Influence of in vivo prednisolone on increased in vitro O2- generation by neutrophils in emphysema.

Evidence is accumulating that neutrophil-derived oxidants substantially contribute to the development of emphysema, especially in smoking individuals. It is not clear, however, why not all smokers develop emphysema. We tested the hypothesis that an abnormality in the oxidative metabolism of polymorphonuclear leucocytes (PMNs) might contribute to the development of emphysema. We investigated in vitro O2- production by peripheral PMNs in patients with stable emphysema and in healthy controls. In addition, we investigated whether in vivo prednisolone may modulate in vitro O2- production by PMNs in patients with emphysema during a stable phase of the disease. Spontaneous O2- production by PMNs was not significantly different in patients and controls.
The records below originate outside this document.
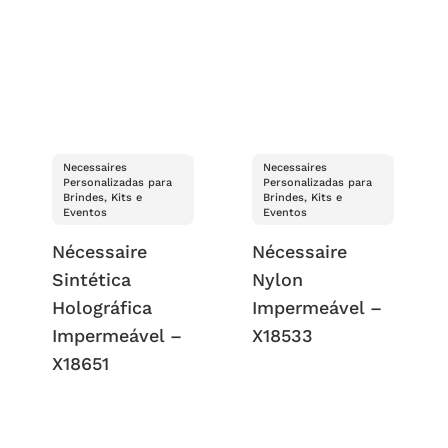
Necessaires
Necessaires
Personalizadas para
Personalizadas para
Brindes, Kits e
Brindes, Kits e
Eventos
Eventos
Nécessaire
Nécessaire
Sintética
Nylon
Holográfica
Impermeável –
Impermeável –
X18533
X18651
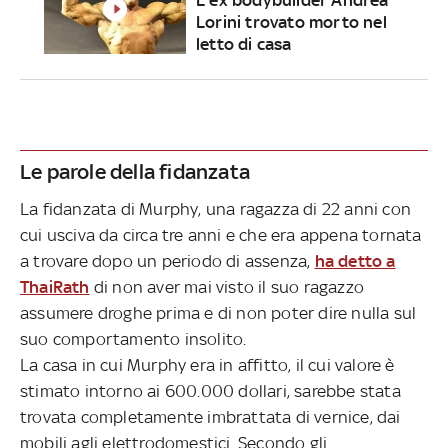
Lorini trovato morto nel
letto di casa
Le parole della fidanzata
La fidanzata di Murphy, una ragazza di 22 anni con
cui usciva da circa tre anni e che era appena tornata
a trovare dopo un periodo di assenza,
ha detto a
ThaiRath
di non aver mai visto il suo ragazzo
assumere droghe prima e di non poter dire nulla sul
suo comportamento insolito.
La casa in cui Murphy era in affitto, il cui valore è
stimato intorno ai 600.000 dollari, sarebbe stata
trovata completamente imbrattata di vernice, dai
mobili agli elettrodomestici. Secondo gli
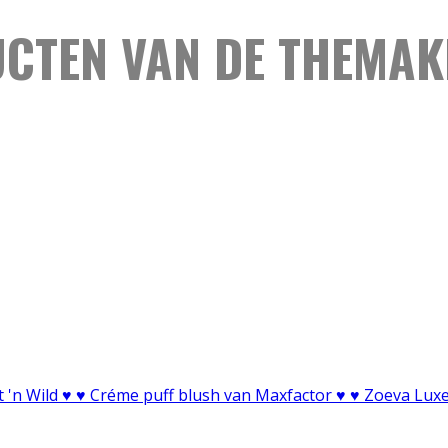
UCTEN VAN DE THEMA
 'n Wild ♥ ♥ Créme puff blush van Maxfactor ♥ ♥ Zoeva Luxe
After stimulation with submaximal concentrations of calcium ionophore A23187 and phorbol myristate acetate, however, PMNs from patients with stable emphysema produced more O2- than those from healthy controls, especially in smoking subjects. Moreover, in vitro O2- generation by PMNs significantly decreased after in vivo prednisolone treatment in patients with emphysema. We suggest that our findings reflect an abnormality of PMNs, acting as one of the factors that contribute to the development of emphysema. This abnormality may, at least partially, be dampened by in vivo prednisolone treatment. These findings may provide new insights into the pathogenesis and treatment of pulmonary emphysema. Further studies on pulmonary PMNs are necessary to extend our findings.